Data excerpts:

- Opening Delimiter -

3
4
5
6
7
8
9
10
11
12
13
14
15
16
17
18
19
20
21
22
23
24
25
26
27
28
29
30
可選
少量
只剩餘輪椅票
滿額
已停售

- Closing Delimiter -

■ **WORK TO BE COMPLETED**:
Verbatim reproduction of the entries is required.

■ **YOUR SOLUTION**:
3
4
5
6
7
8
9
10
11
12
13
14
15
16
17
18
19
20
21
22
23
24
25
26
27
28
29
30
可選
少量
只剩餘輪椅票
滿額
已停售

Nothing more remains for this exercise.